Counsel and the Duty to Preserve
To satisfy the preservation obligation of discoverable information in a client’s possession, control, or custody, attorneys must do more than advise the client of its duty to preserve. The duty to preserve relevant and discoverable ESI applies to every party to litigation, including all parties’ counsel.
Although Rule 37(e) acknowledges attorneys’ role in the preservation process, some courts have gone further and held that counsel have an independent duty not only to participate in a client’s efforts to meet the preservation requirement but also to monitor the process for as long as the duty to preserve exists. “Counsel must go beyond mere notification and ‘take affirmative steps to monitor compliance,’ . . . to continually ensure that the party is preserving relevant evidence.” Browder v. City of Albuquerque, 187 F. Supp. 3d. 1288, 1295 (D.N.M. 2016); see also Fed. R. Civ. P. 37(e) advisory committee’s note to 2015 amendment (stating that “[i]t is important that counsel become familiar with their clients’ information systems and digital data . . . to address these issues”).

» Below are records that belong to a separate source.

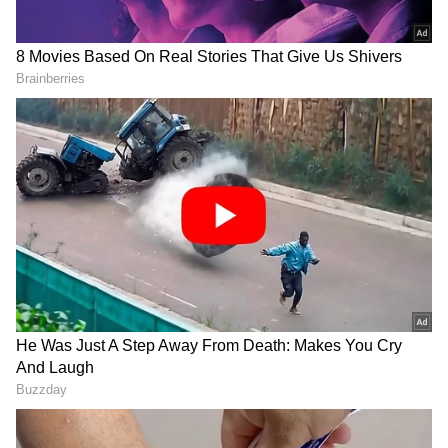
DOWNLOAD APP
RECOMMENDED STORIES
Related Articles
Krishi Thapanda-Vaishak Death: ಕೃಷಿ ತಾಪಂಡ
ಸುತ್ತ ಅನುಮಾನದ ಹುತ್ತ; ತಕ್ಷಣವೇ ನಡೆಯಲಿದೆಯಾ
ನಟಿಯ ವಿಚಾರಣೆ?
Viashak Death: ವೈಶಾಖ್ ಪತ್ನಿ ಬಿಚ್ಚಿಟ್ಟ ಸ್ಫೋಟಕ
ಸತ್ಯಗಳು- ಮಾತು ಬಿಟ್ಟಿದ್ದರು; ಮೆಸೇಜ್ ಮಾಡುತ್ತಿದ್ದರು;
ನಿನ್ನೆ ಲಾಸ್ಟ್ ಮೆಸೇಜ್ ಇದು..!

In the seminal case Zubulake v. UBS Warburg, the court found that counsel had an obligation “to oversee compliance with the litigation hold, monitoring the party’s efforts to retain and produce the relevant documents.” Zubulake v. UBS Warburg, 229 F.R.D. 422, 432 (S.D.N.Y. 2004). Adequate communication with the client to ensure proper preservation and with IT personnel to ensure proper understanding of ESI is also essential. See Phoenix Four, Inc. v. Strategic Res. Corp., No. 05 Civ 4837, 2006 WL 1409413, at *5 (S.D.N.Y. May 23, 2006). More recently, in Franklin v. Howard Brown Health Center, an employment discrimination case, the court held that the defendant failed to take reasonable steps to preserve relevant emails and instant messages when its counsel neglected to oversee the preservation process left in the hands of a nonexpert employee after perfunctorily issuing litigation hold. No. 17 C 8376, 2018 WL 4784668 (N.D. Ill. Oct. 4, 2018).
Conclusion
Sanctions have been awarded for ESI spoliation based upon intentional, bad faith, and negligent conduct. To avoid sanctions, compliance and transparency are critical. The preservation obligation, which starts as soon as your client has been put on notice of a potential claim, must be carried out with a dependable and consistent document-retention policy that lets your client and you understand what is retained. Frequent internal communications that provide reminders and updates regarding the legal hold process should also be implemented, along with periodic audits to ensure custodians’ compliance. If your client has deleted some information or data, be transparent and let the court and adverse counsel know.
As the global COVID-19 pandemic pushes organizations and individuals to transition to remote work and further rely on videoconferencing services as their new and necessary channel to continue business, counsel and clients alike will have to reevaluate their preparedness for preservation and most likely keep recorded videoconferences in mind when implementing a legal hold.
It is important to remember that our duty as counsel does not end with the issuance of a legal hold notice but rather when the duty to preserve stops. Hence, ongoing monitoring remains critical.